Itabuna sedia, nesta quinta (22) e sexta (23), o seminário “Fraternidade e Superação da Violência”, que visa promover a cultura da paz, reconciliação e justiça na sociedade. O evento é promovido pelo Ministério Público da Bahia, em parceria com a Igreja Católica, Igreja Adventista, Universidade Estadual de Santa Cruz (Uesc) e Grupo Humanus.

A iniciativa surgiu durante a realização do curso de educação em direitos humanos, ministrado no projeto MP Educa, implantado ano passado pelas Promotorias de Justiça em Itabuna. Segundo a promotora de Justiça Cleide Ramos Reis, o MP Educa pretende, a longo prazo, estimular a implantação de projetos locais que contribuam para a disseminação de uma cultura de paz, além de “minimizar os índices de violência urbana através do empoderamento dos atores locais”.
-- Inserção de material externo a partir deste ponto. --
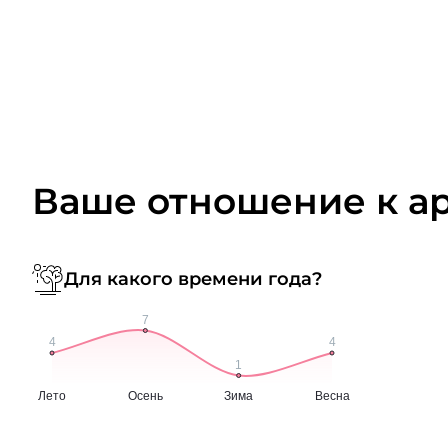
Ваше отношение к а
Для какого времени года?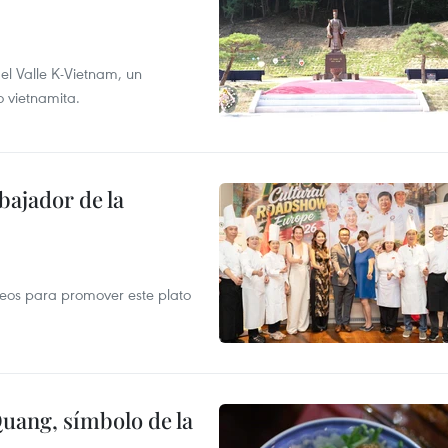
 el Valle K-Vietnam, un
o vietnamita.
ajador de la
opeos para promover este plato
Quang, símbolo de la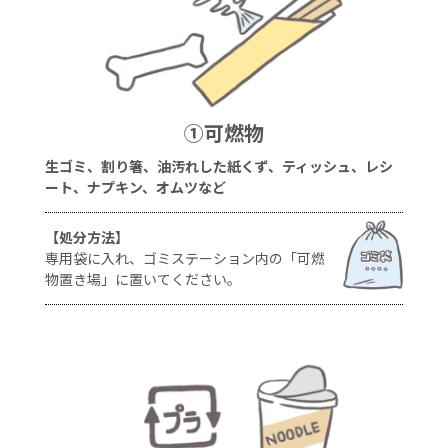
①可燃物
生ゴミ、割り箸、油汚れした紙くず、ティッシュ、レシ
ート、ナプキン、オムツなど
【処分方法】
専用袋に入れ、ゴミステーション内の「可燃
物置き場」に置いてください。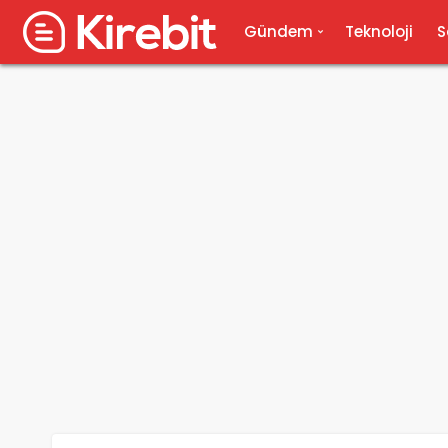
Gündem
Teknoloji
S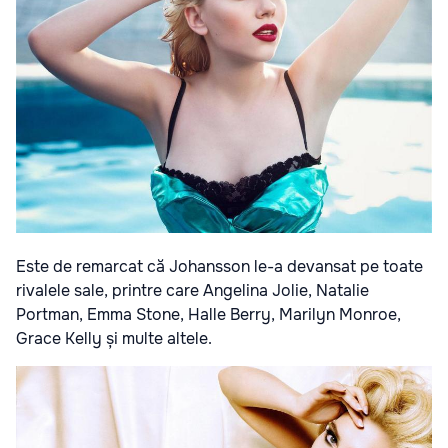
Este de remarcat că Johansson le-a devansat pe toate
rivalele sale, printre care Angelina Jolie, Natalie
Portman, Emma Stone, Halle Berry, Marilyn Monroe,
Grace Kelly și multe altele.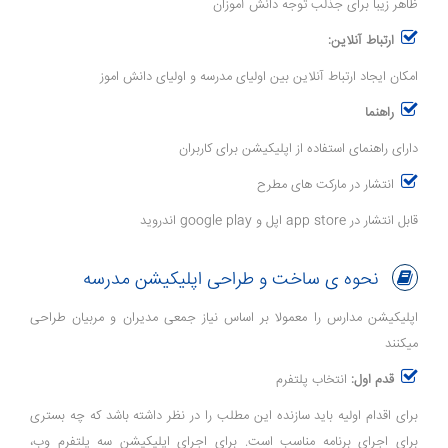
ظاهر زیبا برای جذلب توجه دانش آموزان
ارتباط آنلاین:
امکان ایجاد ارتباط آنلاین بین اولیای مدرسه و اولیای دانش اموز
راهنما
دارای راهنمای استفاده از اپلیکیشن برای کاربران
انتشار در مارکت های مطرح
قابل انتشار در app store اپل و google play اندروید
نحوه ی ساخت و طراحی اپلیکیشن مدرسه
اپلیکیشن مدارس را معمولا بر اساس نیاز جمعی مدیران و مربیان طراحی
میکنند
قدم اول:
انتخاب پلتفرم
برای اقدام اولیه باید سازنده این مطلب را در نظر داشته باشد که چه بستری
برای اجرای برنامه مناسب است. برای اجرای اپلیکیشن سه پلتفرم وب،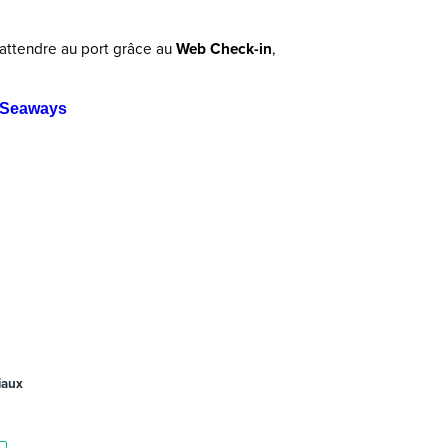
attendre au port grâce au
Web Check-in
,
 Seaways
iaux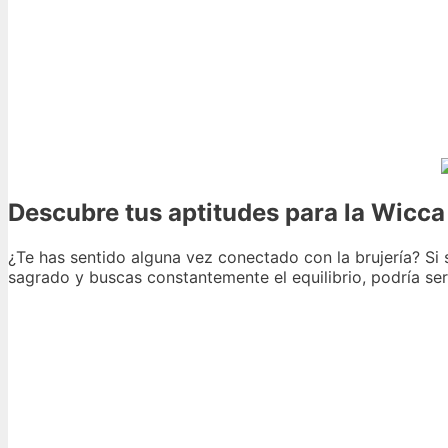
Descubre tus aptitudes para la Wicca 
¿Te has sentido alguna vez conectado con la brujería? Si 
sagrado y buscas constantemente el equilibrio, podría ser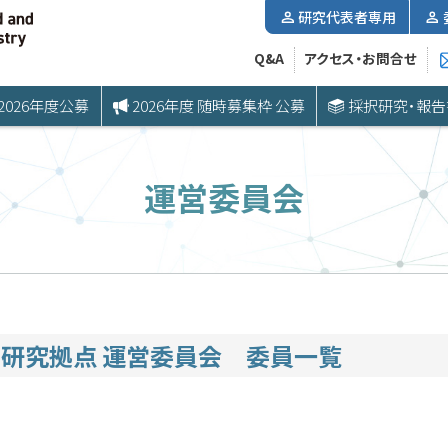
研究代表者専用
Q&A
アクセス・お問合せ
2026年度公募
2026年度 随時募集枠 公募
採択研究・報告
運営委員会
研究拠点 運営委員会 委員一覧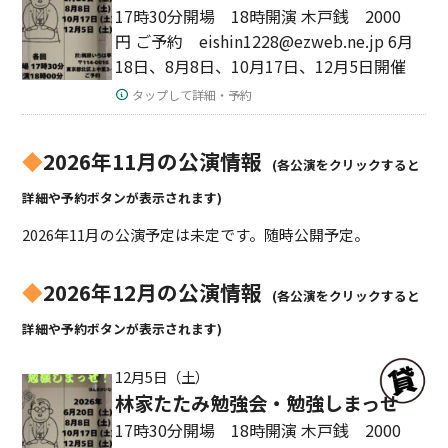
17時30分開場 18時開演 木戸銭 2000
円 ご予約 eishin1228@ezweb.ne.jp 6月
18日、8月8日、10月17日、12月5日開催
タップして詳細・予約
◆
2026年11月の公演情報
(各公演をクリックすると
詳細や予約ボタンが表示されます)
2026年11月の公演予定は未定です。随時公開予定。
◆
2026年12月の公演情報
(各公演をクリックすると
詳細や予約ボタンが表示されます)
12月5日（土）
林家たたみ勉強会・勉強しまっせ
17時30分開場 18時開演 木戸銭 2000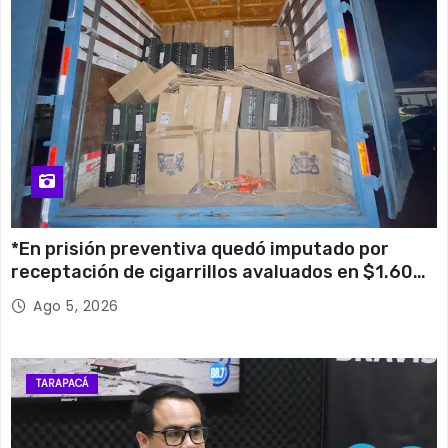
*En prisión preventiva quedó imputado por
receptación de cigarrillos avaluados en $1.600
millones*
Ago 5, 2026
TARAPACÁ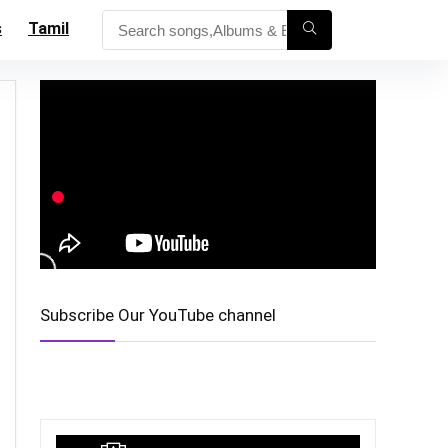
s
Tamil
Subscribe Our YouTube channel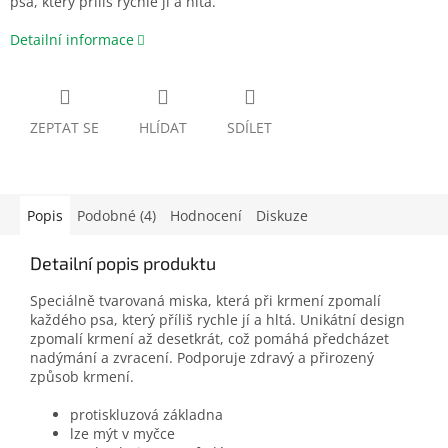
psa, který příliš rychle jí a hltá.
Detailní informace
ZEPTAT SE
HLÍDAT
SDÍLET
Popis
Podobné (4)
Hodnocení
Diskuze
Detailní popis produktu
Speciálně tvarovaná miska, která při krmení zpomalí
každého psa, který příliš rychle jí a hltá. Unikátní design
zpomalí krmení až desetkrát, což pomáhá předcházet
nadýmání a zvracení. Podporuje zdravý a přirozený
způsob krmení.
protiskluzová základna
lze mýt v myčce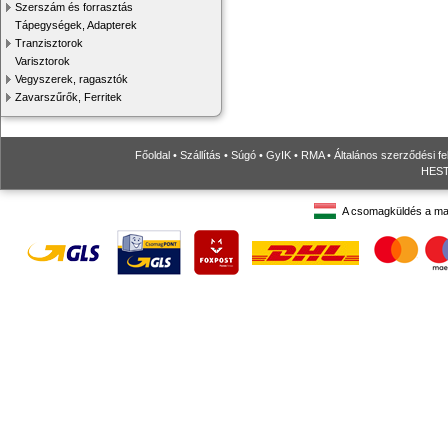
Szerszám és forrasztás
Tápegységek, Adapterek
Tranzisztorok
Varisztorok
Vegyszerek, ragasztók
Zavarszűrők, Ferritek
Főoldal
•
Szállítás
•
Súgó
•
GyIK
•
RMA
•
Általános szerződési fe
HESTO
A csomagküldés a ma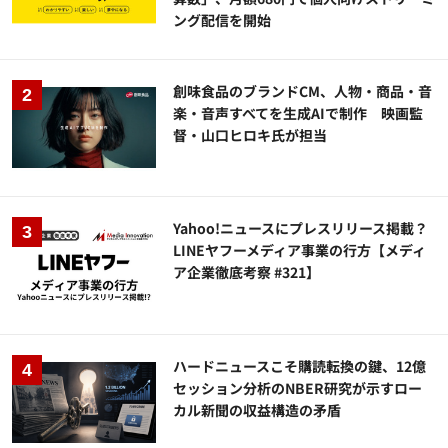
ング配信を開始
創味食品のブランドCM、人物・商品・音
楽・音声すべてを生成AIで制作 映画監
督・山口ヒロキ氏が担当
Yahoo!ニュースにプレスリリース掲載？
LINEヤフーメディア事業の行方【メディ
ア企業徹底考察 #321】
ハードニュースこそ購読転換の鍵、12億
セッション分析のNBER研究が示すロー
カル新聞の収益構造の矛盾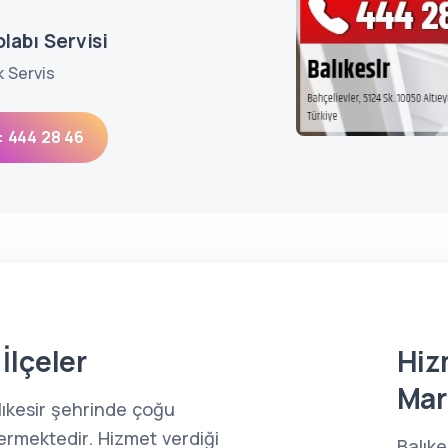
labı Servisi
k Servis
: 444 28 46
İlçeler
Hiz
Mar
alıkesir şehrinde çoğu
ermektedir. Hizmet verdiği
Balık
O seminário será aberto no dia 22, às 18h30min, na Faculdade de Tecnologia e Ciências (FTC), e contará com a apresentação da campanha da Fraternidade, com o bispo Dom Zanoni Demettino, de Feira de Santana, e a apresentação da promotora de Justiça Cleide Ramos, da professora da Uesc, Milene Peixoto Ávila, e de representantes da Igreja Adventista do 7º Dia.

OFICINAS

No dia 23, serão realizadas oficinas temáticas sobre temas como violência racial e violência contra a juventude; violência de gênero (mulheres, homens e LGBT) e violência doméstica; violência e drogas nas escolas; violência no campo e contra os povos tradicionais; violência de trânsito; violência e mídia; violência e religião; e violência policial e impunidade.

As oficinas serão coordenadas pelos integrantes da primeira turma do projeto MP Educa, que contou com a participação de representantes dos Conselhos Municipais de Políticas Públicas, Poder Legislativo, Poder Judiciário e sociedade civil. “Este seminário se insere no marco de uma atuação do MP socialmente efetiva, consoante estabelecido na Recomendação 54/17 do Conselho Nacional do Ministério Público (CNMP), para o qual a realização de parcerias e a participação em redes de cooperação contribuem para a indução de políticas públicas e a redução da criminalidade”, destacou Cleide Ramos.